Task directions -
Your task is to transcribe the data exactly while omitting each picture.

Data excerpts -
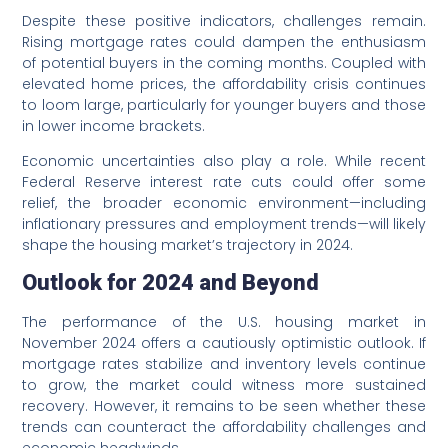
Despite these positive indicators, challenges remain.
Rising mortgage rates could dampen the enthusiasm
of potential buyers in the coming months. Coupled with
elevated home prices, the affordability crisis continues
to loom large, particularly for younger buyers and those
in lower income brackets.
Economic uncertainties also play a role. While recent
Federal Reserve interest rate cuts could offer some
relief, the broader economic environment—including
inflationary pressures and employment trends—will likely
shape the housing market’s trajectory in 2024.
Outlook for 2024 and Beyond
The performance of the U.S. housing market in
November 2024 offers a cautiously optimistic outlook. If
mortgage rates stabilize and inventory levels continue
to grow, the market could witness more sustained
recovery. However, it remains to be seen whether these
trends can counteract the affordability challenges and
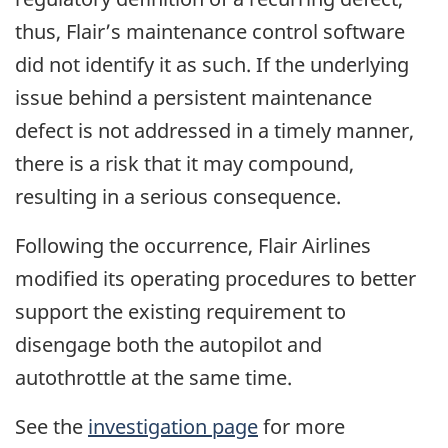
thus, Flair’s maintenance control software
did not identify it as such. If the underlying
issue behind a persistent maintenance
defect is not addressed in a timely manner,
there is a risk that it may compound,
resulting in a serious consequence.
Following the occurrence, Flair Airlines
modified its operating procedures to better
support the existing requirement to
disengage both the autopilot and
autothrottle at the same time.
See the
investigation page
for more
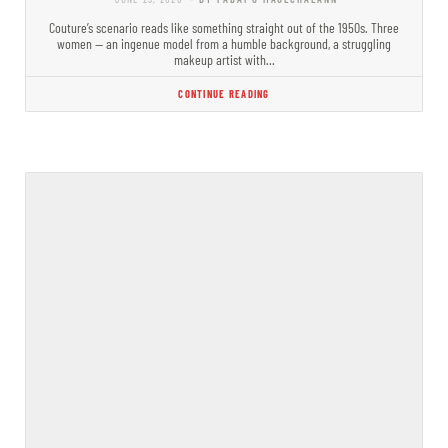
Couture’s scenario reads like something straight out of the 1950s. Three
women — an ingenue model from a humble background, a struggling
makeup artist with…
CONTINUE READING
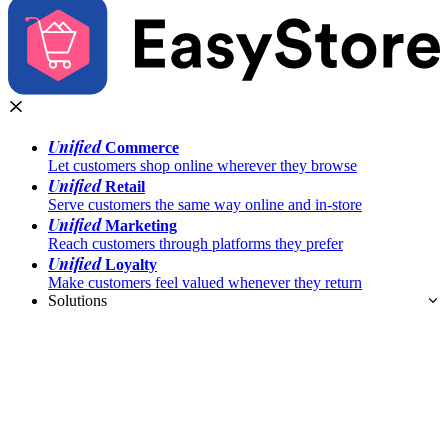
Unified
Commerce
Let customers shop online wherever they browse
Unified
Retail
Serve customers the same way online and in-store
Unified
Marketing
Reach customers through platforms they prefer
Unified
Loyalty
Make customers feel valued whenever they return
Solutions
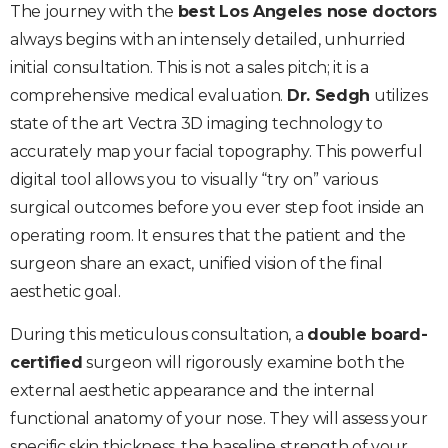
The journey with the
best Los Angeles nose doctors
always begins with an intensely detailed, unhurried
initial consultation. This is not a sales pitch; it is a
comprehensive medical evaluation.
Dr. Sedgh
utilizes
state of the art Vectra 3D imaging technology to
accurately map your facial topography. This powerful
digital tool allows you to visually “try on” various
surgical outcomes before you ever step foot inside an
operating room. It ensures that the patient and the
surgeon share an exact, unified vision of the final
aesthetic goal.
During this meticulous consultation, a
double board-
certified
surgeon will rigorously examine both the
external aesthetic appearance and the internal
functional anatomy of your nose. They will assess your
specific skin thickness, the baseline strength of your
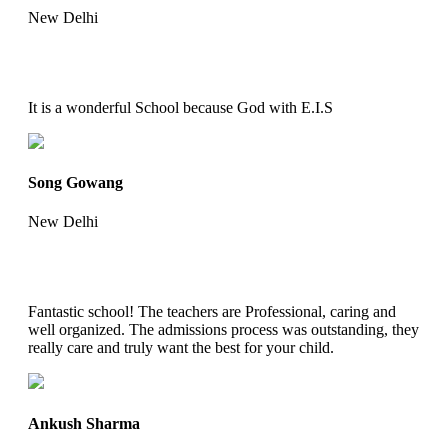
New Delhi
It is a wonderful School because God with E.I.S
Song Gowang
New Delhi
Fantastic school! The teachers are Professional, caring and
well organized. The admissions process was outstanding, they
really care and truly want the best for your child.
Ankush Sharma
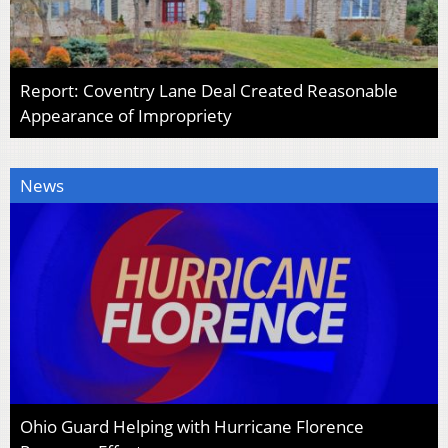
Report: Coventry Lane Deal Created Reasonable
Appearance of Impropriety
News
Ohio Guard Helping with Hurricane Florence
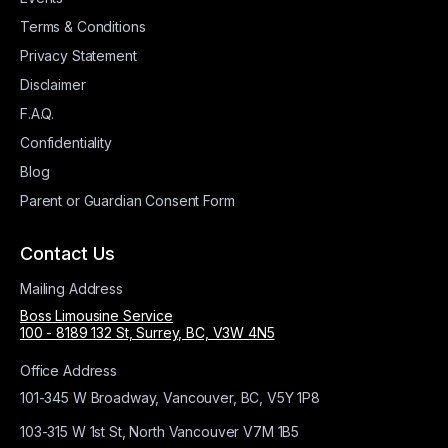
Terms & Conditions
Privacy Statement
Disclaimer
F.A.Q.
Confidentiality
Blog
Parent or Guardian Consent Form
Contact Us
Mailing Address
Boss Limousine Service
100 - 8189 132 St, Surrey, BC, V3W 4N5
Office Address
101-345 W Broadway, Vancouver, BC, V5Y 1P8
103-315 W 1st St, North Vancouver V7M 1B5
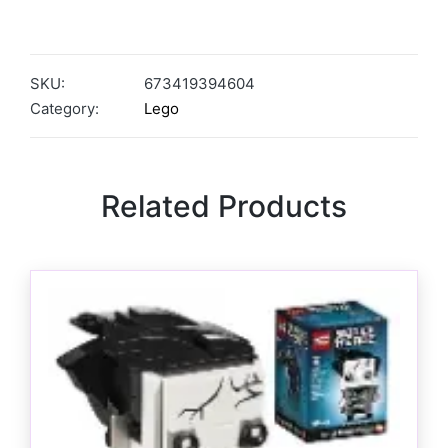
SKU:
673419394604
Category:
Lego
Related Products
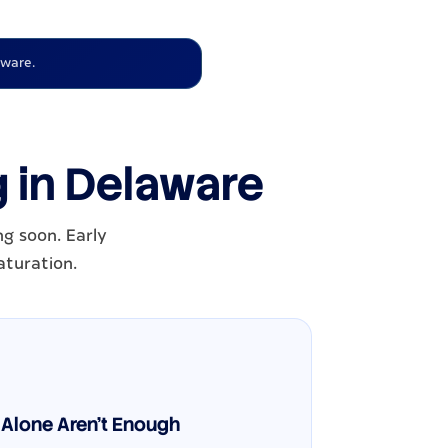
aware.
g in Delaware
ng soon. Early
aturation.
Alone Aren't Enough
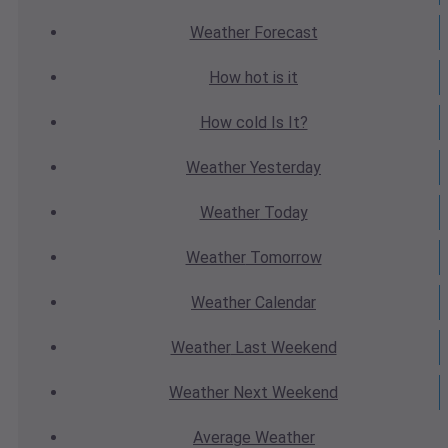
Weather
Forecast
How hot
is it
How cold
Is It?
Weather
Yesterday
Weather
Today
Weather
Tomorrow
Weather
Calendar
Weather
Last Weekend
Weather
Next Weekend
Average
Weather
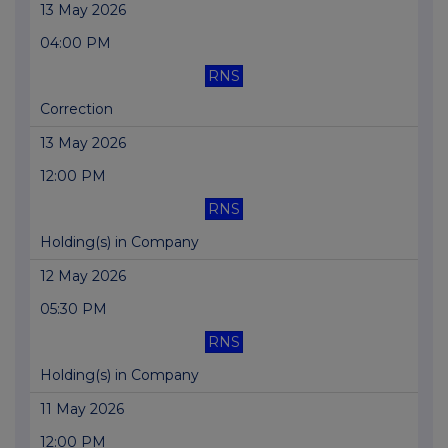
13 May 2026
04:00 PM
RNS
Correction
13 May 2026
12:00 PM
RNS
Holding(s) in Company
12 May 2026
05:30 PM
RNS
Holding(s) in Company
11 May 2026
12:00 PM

Finished exercise -
Despite these positive indicators, challenges remain.
Rising mortgage rates could dampen the enthusiasm
of potential buyers in the coming months. Coupled with
elevated home prices, the affordability crisis continues
to loom large, particularly for younger buyers and those
in lower income brackets.
Economic uncertainties also play a role. While recent
Federal Reserve interest rate cuts could offer some
relief, the broader economic environment—including
inflationary pressures and employment trends—will likely
shape the housing market’s trajectory in 2024.
Outlook for 2024 and Beyond
The performance of the U.S. housing market in
November 2024 offers a cautiously optimistic outlook. If
mortgage rates stabilize and inventory levels continue
to grow, the market could witness more sustained
recovery. However, it remains to be seen whether these
trends can counteract the affordability challenges and
thus, Flair’s maintenance control software
did not identify it as such. If the underlying
issue behind a persistent maintenance
defect is not addressed in a timely manner,
there is a risk that it may compound,
resulting in a serious consequence.
Following the occurrence, Flair Airlines
modified its operating procedures to better
support the existing requirement to
disengage both the autopilot and
autothrottle at the same time.
See the
investigation page
for more
Couture’s scenario reads like something straight out of the 1950s. Three
women — an ingenue model from a humble background, a struggling
makeup artist with…
CONTINUE READING
Unified
Commerce
Let customers shop online wherever they browse
Unified
Retail
Serve customers the same way online and in-store
Unified
Marketing
Reach customers through platforms they prefer
Unified
Loyalty
Make customers feel valued whenever they return
Solutions
The journey with the
best Los Angeles nose doctors
always begins with an intensely detailed, unhurried
initial consultation. This is not a sales pitch; it is a
comprehensive medical evaluation.
Dr. Sedgh
utilizes
state of the art Vectra 3D imaging technology to
accurately map your facial topography. This powerful
digital tool allows you to visually “try on” various
surgical outcomes before you ever step foot inside an
operating room. It ensures that the patient and the
surgeon share an exact, unified vision of the final
aesthetic goal.
During this meticulous consultation, a
double board-
certified
surgeon will rigorously examine both the
external aesthetic appearance and the internal
functional anatomy of your nose. They will assess your
specific skin thickness, the baseline strength of your
New Delhi
It is a wonderful School because God with E.I.S
Song Gowang
New Delhi
Fantastic school! The teachers are Professional, caring and
well organized. The admissions process was outstanding, they
really care and truly want the best for your child.
Ankush Sharma
Report: Coventry Lane Deal Created Reasonable
Appearance of Impropriety
News
Ohio Guard Helping with Hurricane Florence
Terms & Conditions
Privacy Statement
Disclaimer
F.A.Q.
Confidentiality
Blog
Parent or Guardian Consent Form
Contact Us
Mailing Address
Boss Limousine Service
100 - 8189 132 St, Surrey, BC, V3W 4N5
Office Address
101-345 W Broadway, Vancouver, BC, V5Y 1P8
103-315 W 1st St, North Vancouver V7M 1B5
SKU:
673419394604
Category:
Lego
Related Products
aware.
g in Delaware
ng soon. Early
aturation.
Alone Aren't Enough
Weather
Forecast
How hot
is it
How cold
Is It?
Weather
Yesterday
Weather
Today
Weather
Tomorrow
Weather
Calendar
Weather
Last Weekend
Weather
Next Weekend
Average
Weather
13 May 2026
04:00 PM
RNS
Correction
13 May 2026
12:00 PM
RNS
Holding(s) in Company
12 May 2026
05:30 PM
RNS
Holding(s) in Company
11 May 2026
12:00 PM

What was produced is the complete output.